Heygates are still around with the same livery. What is now 'Subway' on Queens Rd, used to be a proper bakers and Heygates delivered weekly. It was run by old man Greasley and they started baking at about 1.00 am. I know this, because I often stumbled past at that hour on my way home. When the old man retired it passed on to an enthusiastic idiot who was useless and within a year had gone forever. I always favoured their 'Rustic' loaf. I now make a similar loaf in my National Panasonic bread maker, which is actually better! Yum yum.
That's such an atmospheric photograph. I look forward to seeing more from 'Peter Ashley: The Pentax Years'. Driving through Sussex the other weekend I got stuck behind a very slow but beautifully kept blue and red flatbed Leyland. When I overtook it I was surprised to read that it belonged to a firm in Bradford on Avon that does vintage lorry funerals. My eyes quickly returned to the road ahead, in case this was a dire warning...
Lovely shot. When the family haulage firm changed from horse-drawn to internal-combustion in about 1935, my grandad (the youngest brother) was sent to pick up the brand-new lorry from Skipton. He taught himself to drive on the ten-mile journey home. Within a year one of his brothers had ruined it by forgetting to change the oil. A-F-A, the A59 was one of their regular routes - my grandad used to water his horses (and dog) at the Hopper Lane pub.
Aaaah...the Hopper...until recently, it scored a 9 on my list of All Time Great Steak Pie Dinner providers....sadly slipped back of late!

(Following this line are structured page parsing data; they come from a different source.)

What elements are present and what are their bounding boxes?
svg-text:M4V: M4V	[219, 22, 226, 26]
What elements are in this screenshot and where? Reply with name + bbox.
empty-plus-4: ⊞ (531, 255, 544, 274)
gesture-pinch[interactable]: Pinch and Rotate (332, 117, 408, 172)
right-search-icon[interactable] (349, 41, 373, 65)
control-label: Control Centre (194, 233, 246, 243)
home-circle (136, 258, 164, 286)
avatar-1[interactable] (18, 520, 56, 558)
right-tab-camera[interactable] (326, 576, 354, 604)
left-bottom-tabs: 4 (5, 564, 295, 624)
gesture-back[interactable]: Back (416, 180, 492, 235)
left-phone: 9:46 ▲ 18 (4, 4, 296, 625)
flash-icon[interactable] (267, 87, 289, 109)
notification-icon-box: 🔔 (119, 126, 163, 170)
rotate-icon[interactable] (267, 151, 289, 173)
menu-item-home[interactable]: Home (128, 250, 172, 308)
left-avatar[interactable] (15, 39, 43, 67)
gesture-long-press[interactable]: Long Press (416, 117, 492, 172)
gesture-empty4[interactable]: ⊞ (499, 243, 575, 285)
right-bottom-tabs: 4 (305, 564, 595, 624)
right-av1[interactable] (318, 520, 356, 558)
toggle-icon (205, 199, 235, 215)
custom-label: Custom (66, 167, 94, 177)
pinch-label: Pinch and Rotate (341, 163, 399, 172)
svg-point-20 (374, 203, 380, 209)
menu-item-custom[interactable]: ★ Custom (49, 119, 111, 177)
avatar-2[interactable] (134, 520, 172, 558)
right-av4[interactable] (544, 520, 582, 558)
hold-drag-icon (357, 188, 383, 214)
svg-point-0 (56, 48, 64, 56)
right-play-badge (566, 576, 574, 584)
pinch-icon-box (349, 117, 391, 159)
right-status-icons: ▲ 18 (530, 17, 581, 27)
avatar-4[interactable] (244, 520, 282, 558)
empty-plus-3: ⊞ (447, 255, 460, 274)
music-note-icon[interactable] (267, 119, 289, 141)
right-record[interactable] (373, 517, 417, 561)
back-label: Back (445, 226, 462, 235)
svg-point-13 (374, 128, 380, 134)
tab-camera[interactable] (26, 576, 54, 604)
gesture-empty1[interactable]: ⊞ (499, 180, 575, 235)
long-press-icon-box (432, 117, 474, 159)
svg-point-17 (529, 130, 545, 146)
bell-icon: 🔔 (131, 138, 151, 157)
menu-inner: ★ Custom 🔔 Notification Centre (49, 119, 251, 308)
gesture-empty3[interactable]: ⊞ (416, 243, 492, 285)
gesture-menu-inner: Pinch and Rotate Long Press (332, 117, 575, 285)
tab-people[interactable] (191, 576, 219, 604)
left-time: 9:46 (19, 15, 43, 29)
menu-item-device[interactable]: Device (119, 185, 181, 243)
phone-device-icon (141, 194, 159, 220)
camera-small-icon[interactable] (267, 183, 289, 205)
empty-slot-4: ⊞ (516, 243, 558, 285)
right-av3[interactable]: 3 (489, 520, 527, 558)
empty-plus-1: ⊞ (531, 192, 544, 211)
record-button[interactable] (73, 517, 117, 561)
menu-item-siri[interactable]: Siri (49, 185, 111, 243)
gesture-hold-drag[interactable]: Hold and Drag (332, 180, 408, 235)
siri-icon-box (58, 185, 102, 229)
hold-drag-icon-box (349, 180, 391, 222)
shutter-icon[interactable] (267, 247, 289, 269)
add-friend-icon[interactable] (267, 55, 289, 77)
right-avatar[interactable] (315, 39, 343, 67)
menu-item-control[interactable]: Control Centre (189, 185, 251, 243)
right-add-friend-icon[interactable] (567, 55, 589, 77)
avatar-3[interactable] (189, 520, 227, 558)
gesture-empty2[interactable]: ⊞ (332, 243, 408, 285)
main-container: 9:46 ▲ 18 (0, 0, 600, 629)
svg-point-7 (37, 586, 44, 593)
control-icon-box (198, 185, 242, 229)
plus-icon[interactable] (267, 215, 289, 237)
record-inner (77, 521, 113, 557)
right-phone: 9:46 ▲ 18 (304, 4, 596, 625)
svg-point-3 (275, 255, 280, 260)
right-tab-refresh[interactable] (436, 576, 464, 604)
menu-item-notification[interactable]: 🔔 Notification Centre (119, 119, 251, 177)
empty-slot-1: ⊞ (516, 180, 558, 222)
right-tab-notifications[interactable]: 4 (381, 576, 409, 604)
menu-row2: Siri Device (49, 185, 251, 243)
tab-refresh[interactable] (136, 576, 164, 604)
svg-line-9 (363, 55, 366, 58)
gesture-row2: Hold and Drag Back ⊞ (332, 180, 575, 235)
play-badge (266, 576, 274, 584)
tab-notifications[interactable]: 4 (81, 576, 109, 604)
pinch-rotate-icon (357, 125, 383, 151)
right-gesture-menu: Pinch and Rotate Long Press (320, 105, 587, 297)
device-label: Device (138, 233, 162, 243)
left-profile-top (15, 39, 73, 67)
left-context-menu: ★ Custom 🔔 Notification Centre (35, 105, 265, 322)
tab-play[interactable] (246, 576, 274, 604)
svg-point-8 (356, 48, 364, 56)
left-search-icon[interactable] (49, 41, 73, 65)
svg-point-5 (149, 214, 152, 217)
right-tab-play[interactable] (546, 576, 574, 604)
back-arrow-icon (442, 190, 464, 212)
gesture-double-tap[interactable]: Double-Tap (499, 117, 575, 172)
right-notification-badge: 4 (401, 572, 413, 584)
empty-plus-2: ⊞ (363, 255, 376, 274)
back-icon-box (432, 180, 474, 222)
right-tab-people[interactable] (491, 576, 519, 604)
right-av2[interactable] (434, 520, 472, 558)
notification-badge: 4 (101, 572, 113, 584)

This serves as a jolting record of just how fast we're losing it - That pic could be fifty years old and not look much different (period wagon please) but after onlty thirty years that view is bolloxed. And what of exponential destruction curves ? This madness is accelerating and most recently the broader the political sweeps and swings, the larger the plant, the bigger the EU grant, the more irrational the H&S directives - so the faster we gather speed in our headlong surge toward the total annihilation of what used to look just right. I really must get blogging.
You really must Mr.Diplo.
Lovely picture and the accelerated change point is well made.